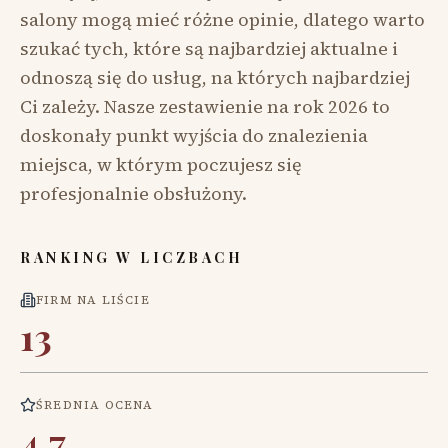
salony mogą mieć różne opinie, dlatego warto
szukać tych, które są najbardziej aktualne i
odnoszą się do usług, na których najbardziej
Ci zależy. Nasze zestawienie na rok 2026 to
doskonały punkt wyjścia do znalezienia
miejsca, w którym poczujesz się
profesjonalnie obsłużony.
RANKING W LICZBACH
FIRM NA LIŚCIE
13
ŚREDNIA OCENA
4,7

* * * * * * *

*What to do:*
Transcribe each of the records above precisely, with no pictures in the copy.

*Exercise output:*
salony mogą mieć różne opinie, dlatego warto
szukać tych, które są najbardziej aktualne i
odnoszą się do usług, na których najbardziej
Ci zależy. Nasze zestawienie na rok 2026 to
doskonały punkt wyjścia do znalezienia
miejsca, w którym poczujesz się
profesjonalnie obsłużony.
RANKING W LICZBACH
FIRM NA LIŚCIE
13
ŚREDNIA OCENA
4,7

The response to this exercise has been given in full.